### EXERCISE DESCRIPTION
Exactly as they appear below, repeat the lines from the one with "т.п.). Хотя это" through the one with "жидкости из окружающих", and no others.

Collected data:
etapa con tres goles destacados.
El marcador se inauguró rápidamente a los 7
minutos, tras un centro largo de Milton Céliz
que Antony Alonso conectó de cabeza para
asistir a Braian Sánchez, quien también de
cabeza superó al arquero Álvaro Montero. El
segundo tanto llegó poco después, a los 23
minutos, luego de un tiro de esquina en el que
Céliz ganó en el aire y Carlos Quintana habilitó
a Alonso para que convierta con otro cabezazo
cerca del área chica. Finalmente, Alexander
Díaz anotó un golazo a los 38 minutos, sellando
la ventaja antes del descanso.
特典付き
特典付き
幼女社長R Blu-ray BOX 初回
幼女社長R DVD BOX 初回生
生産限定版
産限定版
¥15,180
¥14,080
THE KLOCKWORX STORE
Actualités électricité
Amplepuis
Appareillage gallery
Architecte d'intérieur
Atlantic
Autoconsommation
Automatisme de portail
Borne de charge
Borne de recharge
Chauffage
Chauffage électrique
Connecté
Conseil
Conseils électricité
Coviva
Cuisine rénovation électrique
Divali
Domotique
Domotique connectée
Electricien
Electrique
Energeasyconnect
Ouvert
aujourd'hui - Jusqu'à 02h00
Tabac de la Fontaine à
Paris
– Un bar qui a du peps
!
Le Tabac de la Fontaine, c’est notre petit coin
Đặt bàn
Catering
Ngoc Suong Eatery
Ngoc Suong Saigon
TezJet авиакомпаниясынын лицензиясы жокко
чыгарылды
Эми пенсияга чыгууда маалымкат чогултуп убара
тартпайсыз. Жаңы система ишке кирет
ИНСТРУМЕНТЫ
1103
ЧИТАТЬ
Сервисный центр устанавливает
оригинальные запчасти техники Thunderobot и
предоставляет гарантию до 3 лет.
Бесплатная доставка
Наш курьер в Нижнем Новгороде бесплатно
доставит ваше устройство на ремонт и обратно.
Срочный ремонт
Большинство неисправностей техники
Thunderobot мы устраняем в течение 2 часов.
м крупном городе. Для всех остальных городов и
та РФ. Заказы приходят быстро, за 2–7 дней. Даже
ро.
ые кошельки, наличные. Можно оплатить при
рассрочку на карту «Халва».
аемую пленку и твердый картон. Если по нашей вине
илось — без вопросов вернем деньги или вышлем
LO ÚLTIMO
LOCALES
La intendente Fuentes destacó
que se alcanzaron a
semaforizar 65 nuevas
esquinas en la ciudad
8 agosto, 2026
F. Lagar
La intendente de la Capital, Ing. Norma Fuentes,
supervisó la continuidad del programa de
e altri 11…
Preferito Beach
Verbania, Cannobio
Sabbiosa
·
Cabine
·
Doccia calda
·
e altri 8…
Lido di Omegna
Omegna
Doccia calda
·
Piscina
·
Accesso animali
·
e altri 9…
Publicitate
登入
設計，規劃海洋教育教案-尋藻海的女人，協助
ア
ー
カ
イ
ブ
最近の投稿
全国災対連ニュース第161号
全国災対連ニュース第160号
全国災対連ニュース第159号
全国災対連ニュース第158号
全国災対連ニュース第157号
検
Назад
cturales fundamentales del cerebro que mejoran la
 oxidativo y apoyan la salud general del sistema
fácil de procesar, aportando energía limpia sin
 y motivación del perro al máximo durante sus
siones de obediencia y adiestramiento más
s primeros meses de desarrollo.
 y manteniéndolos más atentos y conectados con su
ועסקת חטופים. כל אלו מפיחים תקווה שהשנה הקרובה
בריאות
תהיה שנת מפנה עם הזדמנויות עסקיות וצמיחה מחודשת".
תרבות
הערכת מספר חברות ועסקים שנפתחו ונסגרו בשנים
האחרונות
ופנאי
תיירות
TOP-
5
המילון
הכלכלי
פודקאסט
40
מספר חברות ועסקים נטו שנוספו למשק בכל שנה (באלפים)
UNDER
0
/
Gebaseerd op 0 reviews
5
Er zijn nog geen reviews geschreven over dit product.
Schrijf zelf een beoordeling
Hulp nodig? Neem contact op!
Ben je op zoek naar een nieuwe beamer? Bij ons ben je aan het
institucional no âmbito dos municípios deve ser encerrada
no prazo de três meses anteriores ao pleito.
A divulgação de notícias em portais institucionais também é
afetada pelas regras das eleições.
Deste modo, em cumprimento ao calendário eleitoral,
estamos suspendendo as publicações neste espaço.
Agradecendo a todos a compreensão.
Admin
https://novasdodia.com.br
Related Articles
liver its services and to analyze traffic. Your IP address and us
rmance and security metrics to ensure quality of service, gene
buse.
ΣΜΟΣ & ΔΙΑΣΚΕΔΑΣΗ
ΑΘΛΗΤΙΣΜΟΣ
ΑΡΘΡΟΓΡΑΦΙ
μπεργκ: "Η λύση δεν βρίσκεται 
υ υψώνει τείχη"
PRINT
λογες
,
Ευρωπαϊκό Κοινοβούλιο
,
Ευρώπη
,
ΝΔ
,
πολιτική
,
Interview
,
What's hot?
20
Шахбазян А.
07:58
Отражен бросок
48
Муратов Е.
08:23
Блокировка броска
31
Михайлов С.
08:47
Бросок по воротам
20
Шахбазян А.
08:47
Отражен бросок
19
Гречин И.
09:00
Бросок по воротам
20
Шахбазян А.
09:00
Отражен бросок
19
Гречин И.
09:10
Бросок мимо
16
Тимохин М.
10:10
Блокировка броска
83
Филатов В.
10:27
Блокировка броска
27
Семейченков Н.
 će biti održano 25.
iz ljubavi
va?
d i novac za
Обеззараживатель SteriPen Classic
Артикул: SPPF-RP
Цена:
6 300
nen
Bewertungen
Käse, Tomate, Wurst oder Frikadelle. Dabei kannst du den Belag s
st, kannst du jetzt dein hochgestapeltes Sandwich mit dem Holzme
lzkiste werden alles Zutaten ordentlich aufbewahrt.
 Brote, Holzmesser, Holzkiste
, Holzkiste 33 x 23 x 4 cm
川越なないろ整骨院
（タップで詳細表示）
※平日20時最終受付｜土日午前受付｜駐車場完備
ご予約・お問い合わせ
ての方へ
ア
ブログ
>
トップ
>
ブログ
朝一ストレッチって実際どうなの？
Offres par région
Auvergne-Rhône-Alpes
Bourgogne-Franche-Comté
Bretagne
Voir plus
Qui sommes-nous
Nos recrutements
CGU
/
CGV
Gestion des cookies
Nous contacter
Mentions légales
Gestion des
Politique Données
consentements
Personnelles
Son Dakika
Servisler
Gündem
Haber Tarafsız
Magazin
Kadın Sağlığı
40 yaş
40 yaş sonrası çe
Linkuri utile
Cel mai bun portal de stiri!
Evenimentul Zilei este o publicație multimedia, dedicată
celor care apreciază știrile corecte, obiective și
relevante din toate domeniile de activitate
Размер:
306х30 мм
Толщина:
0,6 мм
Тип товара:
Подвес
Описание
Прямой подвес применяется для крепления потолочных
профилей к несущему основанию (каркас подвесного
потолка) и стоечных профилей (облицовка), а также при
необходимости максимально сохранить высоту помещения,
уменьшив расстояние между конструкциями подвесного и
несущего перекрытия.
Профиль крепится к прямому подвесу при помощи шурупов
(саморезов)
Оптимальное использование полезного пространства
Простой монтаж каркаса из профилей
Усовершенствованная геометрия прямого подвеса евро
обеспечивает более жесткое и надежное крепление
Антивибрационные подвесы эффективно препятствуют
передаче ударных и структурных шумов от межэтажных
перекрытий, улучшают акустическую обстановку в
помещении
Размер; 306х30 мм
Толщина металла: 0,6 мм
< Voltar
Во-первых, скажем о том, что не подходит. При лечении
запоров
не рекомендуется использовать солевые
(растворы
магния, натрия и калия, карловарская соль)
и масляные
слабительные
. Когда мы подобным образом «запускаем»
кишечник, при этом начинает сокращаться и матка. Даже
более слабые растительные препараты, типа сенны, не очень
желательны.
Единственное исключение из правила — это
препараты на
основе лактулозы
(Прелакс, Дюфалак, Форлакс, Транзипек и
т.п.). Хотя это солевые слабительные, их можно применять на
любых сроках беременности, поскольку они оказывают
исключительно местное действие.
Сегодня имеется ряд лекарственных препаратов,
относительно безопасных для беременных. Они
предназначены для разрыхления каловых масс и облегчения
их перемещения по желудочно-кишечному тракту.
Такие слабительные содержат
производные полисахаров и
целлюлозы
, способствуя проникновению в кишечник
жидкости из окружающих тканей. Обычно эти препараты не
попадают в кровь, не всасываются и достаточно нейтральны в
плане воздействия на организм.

### OUTPUT
т.п.). Хотя это солевые слабительные, их можно применять на
любых сроках беременности, поскольку они оказывают
исключительно местное действие.
Сегодня имеется ряд лекарственных препаратов,
относительно безопасных для беременных. Они
предназначены для разрыхления каловых масс и облегчения
их перемещения по желудочно-кишечному тракту.
Такие слабительные содержат
производные полисахаров и
целлюлозы
, способствуя проникновению в кишечник
жидкости из окружающих тканей. Обычно эти препараты не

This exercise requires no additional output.